CALLER: Okay. Hey, hey, Todd, condolences to Kathryn and all the Limbaugh family. I just wanted to pick up where you talked about Rush illustrating absurdity by being absurd. I can remember trying to get my sister Susan to listen to Rush for the longest time, and finally she goes out and listened to him in the 1990s, and the first caller comes on — and this is back when the feminists were all pushing that all sex is rape and, you know, they were really off the charts. And Rush was doing his feminazi bit. And the first woman calls in and goes, “Oh, hi, Rush. This is Amy from Toledo.” And Rush goes, “And how many times have you been raped, Amy?” She goes, “Oh, three times. Two boys and girl.” My sister calls me back and goes, “What in the world do you have me listening to?”
CALLER: Of course, she stayed with it and finally became a huge fan. And, you know, I actually… We’re all from New York, and as soon as we started listening to Rush, all of our thoughts changed.
CALLER: All of our ideas — everything we believed — Rush articulated for us.
TODD: And there was Rush taking the very serious topic of rape, which Rush took very seriously, and pointing out that when you just use it for political moves you lose the seriousness of what should always be a serious, awful crime, to be imparted upon a woman. And the left just uses it for political ammo. And Rush illustrated that brilliantly out of respect for women.
TODD: Pudge from Parkersburg, West Virginia. Pudge, welcome to Rush Limbaugh’s program. It’s Todd Herman filling in for our departed friend. Hi, Pudge.
CALLER: I’m happy to be talking with you. This is the home of Mark Steyn’s favorite Department of the Treasury, the Department of Public Debt.
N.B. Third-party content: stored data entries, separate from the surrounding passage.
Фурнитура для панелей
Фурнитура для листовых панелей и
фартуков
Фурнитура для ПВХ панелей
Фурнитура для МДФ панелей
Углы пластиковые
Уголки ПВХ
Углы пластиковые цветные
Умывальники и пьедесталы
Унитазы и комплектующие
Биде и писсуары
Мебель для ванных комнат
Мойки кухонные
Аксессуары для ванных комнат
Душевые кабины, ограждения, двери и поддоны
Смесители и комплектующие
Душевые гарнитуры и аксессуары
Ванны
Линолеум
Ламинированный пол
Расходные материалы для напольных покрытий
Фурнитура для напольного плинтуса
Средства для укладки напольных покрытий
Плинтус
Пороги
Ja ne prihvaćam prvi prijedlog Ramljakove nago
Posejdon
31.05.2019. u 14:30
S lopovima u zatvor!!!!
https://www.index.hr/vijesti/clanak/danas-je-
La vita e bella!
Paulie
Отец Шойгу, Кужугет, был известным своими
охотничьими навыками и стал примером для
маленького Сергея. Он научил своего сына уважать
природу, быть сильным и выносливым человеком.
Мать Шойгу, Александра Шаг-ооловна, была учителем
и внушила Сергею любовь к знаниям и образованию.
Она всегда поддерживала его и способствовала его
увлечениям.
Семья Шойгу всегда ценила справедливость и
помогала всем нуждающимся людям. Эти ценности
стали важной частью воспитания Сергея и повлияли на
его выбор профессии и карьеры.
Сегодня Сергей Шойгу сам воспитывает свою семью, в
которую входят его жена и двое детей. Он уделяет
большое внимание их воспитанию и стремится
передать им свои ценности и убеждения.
CALLER: He said that one time while he was hosting the Rush Limbaugh Show. But I’ll get right to it. I just want… I’ve been really 12 years trying to thank Rush. I’m a 12-year non-Hodgkin’s lymphoma cancer survivor. And I wanted to try get on with Kathryn, but I missed that, but I used Rush’s technology and downloaded a redial app to get on today.
CALLER: So I’m sure he’d be proud of that. But I just wanted to thank Kathryn and him for the one-day telethons that he had all the time, and the hundreds and thousands and millions of dollars for the Lymphoma Society because 12 years ago, I went through chemo, radiation, the whole works.
But one of the things I did have, I had chemo eight hours and Rituxan therapy for four the next day. And Rituxan was really on the cutting edge of antibody combatant to cancer. I talked to the doctor, ’cause that’s just the way I am and it was really thought through the Lymphoma Society that Rituxan medicine was about, and I just… In between God and Rush, I wanted to thank — and Kathryn, all three of them, for the life that he’s given me.
And just real quick as a side note, when you’re getting ready for a vacation — a permanent vacation — like Rush and Kathryn was, it’s easy when where you know you’re going. When you’re talking about a funeral, if you know where you’re going and where you’re gonna end up, it’s easy to talk about. So thank the Lord Jesus Christ for his saving grace and saving Rush. That was one of my big concerns, where Rush was gonna spend eternity, and I know where he’s at.
TODD: Yeah. Yeah.
CALLER: And I can’t wait to get up there with him.
TODD: Ha! Ha!
CALLER: And I thank you for your witness.
TODD: Well, you delayed that trip a little bit. I hear you, you know, calling attention to I think it’s tens of millions, if I’m not mistaken, of dollars that Rush and Kathryn helped raise for research into leukemia and lymphoma. I hear you crediting him, but I also heard you say, you know, Rush and God.